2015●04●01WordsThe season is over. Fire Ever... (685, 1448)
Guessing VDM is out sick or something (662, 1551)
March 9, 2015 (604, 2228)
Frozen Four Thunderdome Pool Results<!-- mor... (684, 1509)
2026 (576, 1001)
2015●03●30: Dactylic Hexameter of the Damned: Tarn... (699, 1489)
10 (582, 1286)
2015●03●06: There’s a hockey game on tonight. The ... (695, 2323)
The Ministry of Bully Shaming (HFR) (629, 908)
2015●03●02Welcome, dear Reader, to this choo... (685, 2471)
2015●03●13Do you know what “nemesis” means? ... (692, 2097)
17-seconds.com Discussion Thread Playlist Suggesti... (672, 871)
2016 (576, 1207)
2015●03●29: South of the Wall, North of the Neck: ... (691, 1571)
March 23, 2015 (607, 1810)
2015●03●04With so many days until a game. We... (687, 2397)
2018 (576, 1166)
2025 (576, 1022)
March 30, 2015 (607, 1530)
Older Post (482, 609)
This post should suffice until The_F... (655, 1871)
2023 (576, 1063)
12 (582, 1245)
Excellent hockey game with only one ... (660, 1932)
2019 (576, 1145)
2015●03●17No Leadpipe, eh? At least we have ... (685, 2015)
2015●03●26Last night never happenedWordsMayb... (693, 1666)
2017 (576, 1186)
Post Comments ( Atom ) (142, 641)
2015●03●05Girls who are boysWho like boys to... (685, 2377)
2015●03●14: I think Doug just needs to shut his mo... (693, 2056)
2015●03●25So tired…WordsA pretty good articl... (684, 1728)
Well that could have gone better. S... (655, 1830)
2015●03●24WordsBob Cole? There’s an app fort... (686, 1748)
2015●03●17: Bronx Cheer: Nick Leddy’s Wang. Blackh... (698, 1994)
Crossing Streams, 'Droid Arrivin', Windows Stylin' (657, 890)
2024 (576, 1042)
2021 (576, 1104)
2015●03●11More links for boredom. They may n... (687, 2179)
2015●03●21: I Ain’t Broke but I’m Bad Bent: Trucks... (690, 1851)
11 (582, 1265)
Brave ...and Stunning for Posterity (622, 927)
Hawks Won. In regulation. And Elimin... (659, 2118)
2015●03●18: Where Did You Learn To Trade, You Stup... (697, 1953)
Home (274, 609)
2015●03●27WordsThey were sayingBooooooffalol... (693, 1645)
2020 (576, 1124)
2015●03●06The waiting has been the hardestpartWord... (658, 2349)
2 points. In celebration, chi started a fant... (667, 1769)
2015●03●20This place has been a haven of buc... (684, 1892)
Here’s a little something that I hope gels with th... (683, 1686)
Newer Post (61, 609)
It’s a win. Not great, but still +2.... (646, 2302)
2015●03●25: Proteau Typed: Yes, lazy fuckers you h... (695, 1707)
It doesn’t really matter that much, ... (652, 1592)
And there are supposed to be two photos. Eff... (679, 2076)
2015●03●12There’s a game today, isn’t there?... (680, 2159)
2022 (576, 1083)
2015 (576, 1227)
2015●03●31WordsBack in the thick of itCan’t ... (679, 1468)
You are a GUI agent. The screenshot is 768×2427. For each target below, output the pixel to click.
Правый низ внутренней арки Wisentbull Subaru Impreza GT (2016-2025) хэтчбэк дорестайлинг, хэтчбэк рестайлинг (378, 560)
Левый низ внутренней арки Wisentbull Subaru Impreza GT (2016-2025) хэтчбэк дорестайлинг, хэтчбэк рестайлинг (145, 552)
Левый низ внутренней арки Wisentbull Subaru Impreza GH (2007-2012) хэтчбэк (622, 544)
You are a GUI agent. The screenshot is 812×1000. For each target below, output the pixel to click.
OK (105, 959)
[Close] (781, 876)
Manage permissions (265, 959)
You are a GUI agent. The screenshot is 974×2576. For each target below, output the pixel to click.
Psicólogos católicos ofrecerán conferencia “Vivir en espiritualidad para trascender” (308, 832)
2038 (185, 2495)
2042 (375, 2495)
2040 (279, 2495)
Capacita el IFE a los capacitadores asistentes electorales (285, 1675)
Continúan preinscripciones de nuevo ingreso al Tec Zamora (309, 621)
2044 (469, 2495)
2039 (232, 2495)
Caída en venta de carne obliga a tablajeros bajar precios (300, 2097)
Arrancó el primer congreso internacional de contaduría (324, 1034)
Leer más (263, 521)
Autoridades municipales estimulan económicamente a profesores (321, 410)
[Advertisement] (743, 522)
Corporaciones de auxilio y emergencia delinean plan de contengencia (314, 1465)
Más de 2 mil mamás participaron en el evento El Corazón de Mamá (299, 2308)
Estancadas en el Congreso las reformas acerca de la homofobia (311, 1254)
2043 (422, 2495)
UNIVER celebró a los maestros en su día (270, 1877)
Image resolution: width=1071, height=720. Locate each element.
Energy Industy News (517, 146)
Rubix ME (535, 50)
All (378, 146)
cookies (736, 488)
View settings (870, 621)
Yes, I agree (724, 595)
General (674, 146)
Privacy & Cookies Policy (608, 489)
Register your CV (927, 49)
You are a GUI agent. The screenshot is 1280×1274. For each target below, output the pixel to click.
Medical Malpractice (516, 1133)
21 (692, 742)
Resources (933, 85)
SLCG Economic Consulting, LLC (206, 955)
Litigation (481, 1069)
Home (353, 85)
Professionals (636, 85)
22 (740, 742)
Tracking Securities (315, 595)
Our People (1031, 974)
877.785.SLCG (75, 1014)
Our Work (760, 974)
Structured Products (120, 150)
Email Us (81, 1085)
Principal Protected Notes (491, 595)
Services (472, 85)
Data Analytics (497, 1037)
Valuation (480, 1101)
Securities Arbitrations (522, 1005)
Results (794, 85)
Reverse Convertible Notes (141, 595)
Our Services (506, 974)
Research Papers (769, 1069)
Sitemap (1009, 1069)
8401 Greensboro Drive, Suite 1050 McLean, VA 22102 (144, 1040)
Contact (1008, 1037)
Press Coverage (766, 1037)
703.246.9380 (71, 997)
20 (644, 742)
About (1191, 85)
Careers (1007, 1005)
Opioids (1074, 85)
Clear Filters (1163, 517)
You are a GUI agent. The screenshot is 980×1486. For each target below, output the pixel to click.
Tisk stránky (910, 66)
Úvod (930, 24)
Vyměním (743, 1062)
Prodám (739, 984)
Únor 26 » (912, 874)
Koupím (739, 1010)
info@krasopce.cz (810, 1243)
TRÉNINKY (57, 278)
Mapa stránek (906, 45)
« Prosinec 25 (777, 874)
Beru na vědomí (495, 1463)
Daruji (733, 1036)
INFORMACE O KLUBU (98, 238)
========================================
What this task involves:
The string "SLCG" shows up in some lines of the listing. Copy each such line.

Answer space:
SLCG Economic Consulting, LLC (206, 955)
877.785.SLCG (75, 1014)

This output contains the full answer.